Project GREEEN (Generating Research and Extension to meet Economic and Environmental Needs), the state’s plant agriculture initiative, will fund 26 new projects this year and 36 continued projects.
Projects focus on protecting the state’s fruit and vegetable crops, increasing their quality and profitability, and improving and safeguarding Michigan’s tree and soil resources. Project topics range from developing better monitoring and management strategies for insects in tree fruit and comparing irrigation types to determine the most efficient water use for green roofs to improving disease management methods in potatoes and protecting ash trees from emerald ash borer through acoustic technology.

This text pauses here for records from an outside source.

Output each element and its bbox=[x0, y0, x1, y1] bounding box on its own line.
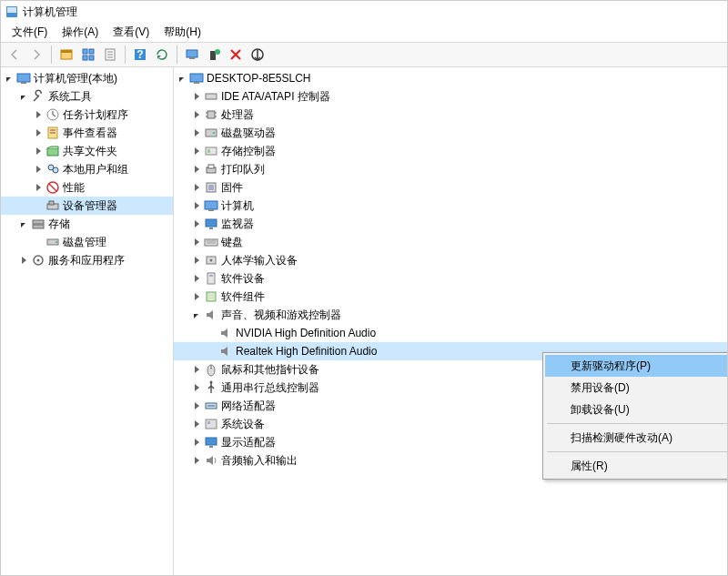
expand-icon[interactable] bbox=[190, 126, 203, 139]
expand-icon[interactable] bbox=[3, 72, 15, 85]
expand-icon[interactable] bbox=[190, 199, 203, 212]
device-category[interactable]: 处理器 bbox=[174, 106, 727, 124]
expand-icon[interactable] bbox=[17, 217, 30, 230]
device-category[interactable]: 固件 bbox=[174, 178, 727, 197]
tree-label: 存储 bbox=[48, 217, 76, 232]
storagectrl-icon bbox=[204, 144, 218, 158]
context-menu-item[interactable]: 卸载设备(U) bbox=[545, 399, 727, 420]
svg-rect-70 bbox=[206, 438, 217, 445]
menu-view-label: 查看(V) bbox=[113, 25, 149, 38]
help-button[interactable]: ? bbox=[130, 45, 150, 65]
toolbar-separator bbox=[51, 45, 52, 64]
expand-icon[interactable] bbox=[190, 436, 203, 449]
tree-root[interactable]: 计算机管理(本地) bbox=[1, 69, 173, 87]
device-category[interactable]: 计算机 bbox=[174, 197, 727, 215]
expand-icon[interactable] bbox=[190, 363, 203, 376]
device-category-label: 处理器 bbox=[221, 107, 259, 123]
expand-icon[interactable] bbox=[17, 90, 30, 103]
expand-icon[interactable] bbox=[190, 181, 203, 194]
expand-icon[interactable] bbox=[190, 272, 203, 285]
expand-icon[interactable] bbox=[32, 181, 45, 194]
svg-rect-68 bbox=[206, 419, 217, 429]
expand-icon[interactable] bbox=[190, 381, 203, 394]
svg-point-32 bbox=[56, 241, 57, 243]
device-item[interactable]: NVIDIA High Definition Audio bbox=[174, 324, 727, 342]
device-category[interactable]: IDE ATA/ATAPI 控制器 bbox=[174, 87, 727, 106]
tree-item[interactable]: 本地用户和组 bbox=[1, 160, 173, 178]
expand-icon[interactable] bbox=[190, 90, 203, 103]
tree-item-label: 设备管理器 bbox=[63, 198, 123, 214]
forward-button[interactable] bbox=[26, 45, 46, 65]
update-driver-button[interactable] bbox=[204, 45, 224, 65]
properties-button[interactable] bbox=[100, 45, 120, 65]
tree-system-tools[interactable]: 系统工具 bbox=[1, 87, 173, 106]
expand-icon[interactable] bbox=[190, 254, 203, 267]
cpu-icon bbox=[204, 107, 218, 122]
device-category-label: 存储控制器 bbox=[221, 144, 281, 159]
menu-file[interactable]: 文件(F) bbox=[5, 23, 55, 42]
context-menu-item[interactable]: 属性(R) bbox=[545, 455, 727, 477]
device-category[interactable]: 声音、视频和游戏控制器 bbox=[174, 306, 727, 324]
expand-icon[interactable] bbox=[32, 145, 45, 157]
tree-item[interactable]: 任务计划程序 bbox=[1, 106, 173, 124]
svg-point-15 bbox=[215, 49, 220, 55]
device-category[interactable]: 软件设备 bbox=[174, 269, 727, 288]
tree-storage[interactable]: 存储 bbox=[1, 215, 173, 233]
device-root[interactable]: DESKTOP-8E5SLCH bbox=[174, 69, 727, 87]
expand-icon[interactable] bbox=[190, 163, 203, 176]
device-category[interactable]: 存储控制器 bbox=[174, 142, 727, 160]
expand-icon[interactable] bbox=[190, 108, 203, 121]
monitor-icon bbox=[204, 217, 218, 231]
menu-help[interactable]: 帮助(H) bbox=[157, 23, 208, 42]
svg-rect-1 bbox=[61, 50, 72, 53]
expand-icon[interactable] bbox=[190, 290, 203, 303]
menu-action[interactable]: 操作(A) bbox=[55, 23, 106, 42]
context-menu[interactable]: 更新驱动程序(P)禁用设备(D)卸载设备(U)扫描检测硬件改动(A)属性(R) bbox=[542, 352, 727, 480]
expand-icon[interactable] bbox=[190, 217, 203, 230]
tree-item[interactable]: 共享文件夹 bbox=[1, 142, 173, 160]
tree-item[interactable]: 事件查看器 bbox=[1, 124, 173, 142]
expand-icon[interactable] bbox=[190, 308, 203, 321]
expand-icon[interactable] bbox=[190, 454, 203, 467]
svg-rect-53 bbox=[206, 219, 217, 227]
context-menu-separator bbox=[547, 451, 727, 452]
expand-icon[interactable] bbox=[190, 145, 203, 157]
nav-tree-pane[interactable]: 计算机管理(本地) 系统工具 任务计划程序事件查看器共享文件夹本地用户和组性能设… bbox=[1, 67, 174, 576]
show-hide-button[interactable] bbox=[56, 45, 76, 65]
expand-icon[interactable] bbox=[190, 418, 203, 430]
device-category[interactable]: 监视器 bbox=[174, 215, 727, 233]
disk-icon bbox=[204, 126, 218, 140]
device-tree-pane[interactable]: DESKTOP-8E5SLCH IDE ATA/ATAPI 控制器处理器磁盘驱动… bbox=[174, 67, 727, 576]
expand-icon[interactable] bbox=[32, 126, 45, 139]
expand-icon[interactable] bbox=[32, 108, 45, 121]
view-button[interactable] bbox=[78, 45, 98, 65]
tree-item[interactable]: 设备管理器 bbox=[1, 197, 173, 215]
context-menu-item[interactable]: 更新驱动程序(P) bbox=[545, 355, 727, 377]
swdev-icon bbox=[204, 271, 218, 286]
disable-button[interactable] bbox=[248, 45, 268, 65]
device-category[interactable]: 人体学输入设备 bbox=[174, 251, 727, 269]
menu-view[interactable]: 查看(V) bbox=[106, 23, 157, 42]
speaker-icon bbox=[218, 344, 233, 359]
scan-hardware-button[interactable] bbox=[182, 45, 202, 65]
device-category[interactable]: 键盘 bbox=[174, 233, 727, 251]
back-button[interactable] bbox=[5, 45, 25, 65]
context-menu-item[interactable]: 扫描检测硬件改动(A) bbox=[545, 427, 727, 449]
uninstall-button[interactable] bbox=[226, 45, 246, 65]
device-category[interactable]: 软件组件 bbox=[174, 288, 727, 306]
expand-icon[interactable] bbox=[17, 254, 30, 267]
refresh-button[interactable] bbox=[152, 45, 172, 65]
expand-icon[interactable] bbox=[190, 236, 203, 248]
services-icon bbox=[31, 253, 46, 268]
toolbar-separator bbox=[125, 45, 126, 64]
tree-disk-management[interactable]: 磁盘管理 bbox=[1, 233, 173, 251]
tree-item[interactable]: 性能 bbox=[1, 178, 173, 197]
expand-icon[interactable] bbox=[32, 163, 45, 176]
device-category[interactable]: 磁盘驱动器 bbox=[174, 124, 727, 142]
tree-services-apps[interactable]: 服务和应用程序 bbox=[1, 251, 173, 269]
expand-icon[interactable] bbox=[176, 72, 188, 85]
expand-icon[interactable] bbox=[190, 399, 203, 412]
audioio-icon bbox=[204, 453, 218, 468]
context-menu-item[interactable]: 禁用设备(D) bbox=[545, 377, 727, 399]
device-category[interactable]: 打印队列 bbox=[174, 160, 727, 178]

“We continue to get strong proposals for funding detection and mitigation strategies for invasive species,” said Steve Lovejoy, MSU Extension associate director. “Michigan’s crop diversity makes controlling invasive species particularly important. A number of the crops grown here don’t have a lot of chemical control strategies.
“We received more proposals than we could fund,” he added. “I wish we had enough money to fund them all.”
Project GREEEN is a cooperative effort between plant-based commodities and businesses, MSU AgBioResearch, MSU Extension and the Michigan Department of Agriculture and Rural Development.